Ferial Haffajee
A senior SABC radio executive has resigned from a strategic elections committee amid staff fears of African National Congress interference at the broadcaster.
Franz Kruger, the national news and current affairs editor, quit the elections team when a story he wrote which painted a picture of dwindling ANC support provoked a heated response from Solly Mokoetle, the head of the SABC’s election coverage.
Mokoetle is also the former head of Radio Freedom, the ANC’s radio station in exile. He was one of the ruling party’s first deployments to the broadcaster.
Reports suggest that Mokoetle blew his cool at an SABC radio line-talk where senior journalists review and plan coverage.
He doesn’t attend the line-talk but made an unscheduled appearance to publicly object to Kruger’s angle on the results of a poll conducted by the SABC, Markinor and the Institute for a Democratic South Africa.
He complained that the SABC looked stupid because radio and television had run completely different angles on the poll, which found that the apathetic vote had jumped significantly.
Kruger – an Eastern Cape journalist who started a progressive regional news agency in the Eighties – extrapolated the results to suggest losses for the ANC, while television chose to focus on the growth of the apathy vote.
Some SABC insiders alleged that Mokoetle had received a call from the ANC and was relaying the message.
But others say that the spat was just a public rupture of simmering corporate tension between Kruger and Mokoetle. “He [Mokoetle] raised it in a kak way,” said a journalist about the outburst, adding that despite his manner, he may have had a point.

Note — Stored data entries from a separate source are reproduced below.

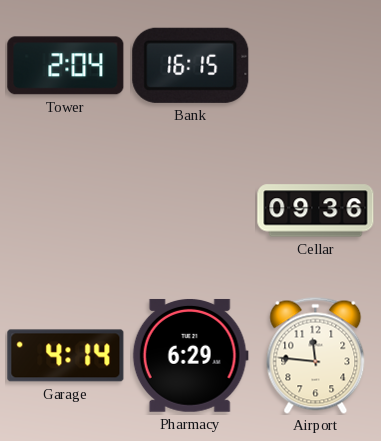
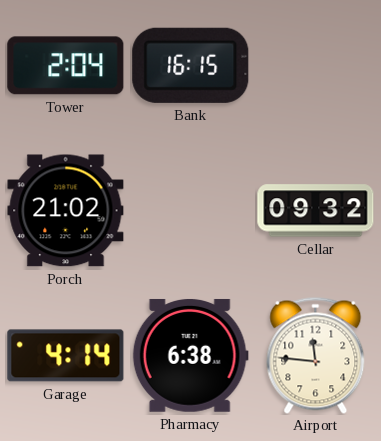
Porch: none -> 21:02
Cellar: 09:36 -> 09:32
Pharmacy: 6:29 -> 6:38
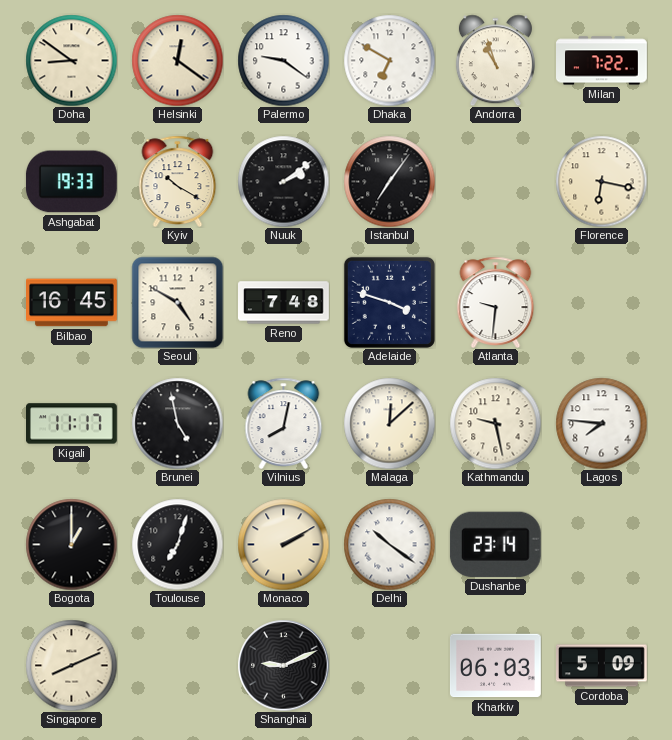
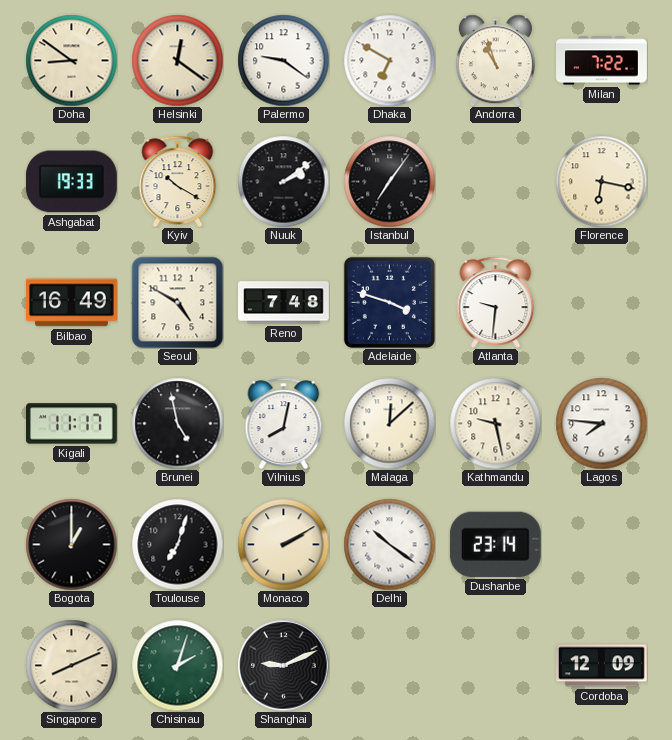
Bilbao: 16:45 -> 16:49
Chisinau: none -> 2:03
Kharkiv: 06:03 -> none
Cordoba: 5:09 -> 12:09
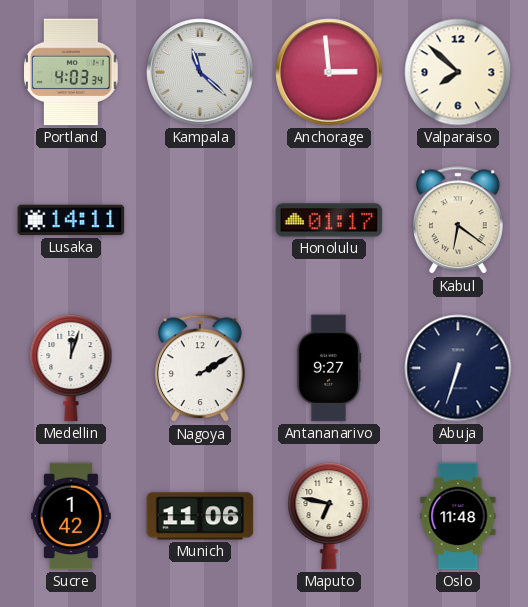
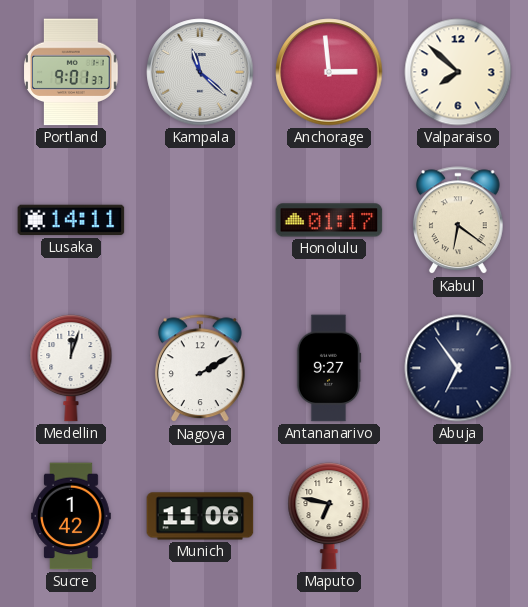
Portland: 4:03 -> 9:01
Abuja: 6:33 -> 6:54
Oslo: 11:48 -> none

SABC editors had been carefully briefed to treat the poll as a barometer of perception and not as fact and it was this point he was trying to ram home.
Neither Kruger nor Mokoetle would comment this week. Said Mokoetle: “It’s an internal discussion among SABC managers.”
In a pre-election phase, the broadcaster becomes hotly contested terrain. Its coverage will only be monitored by the Independent Broadcasting Authority from the day after the president declares an election date.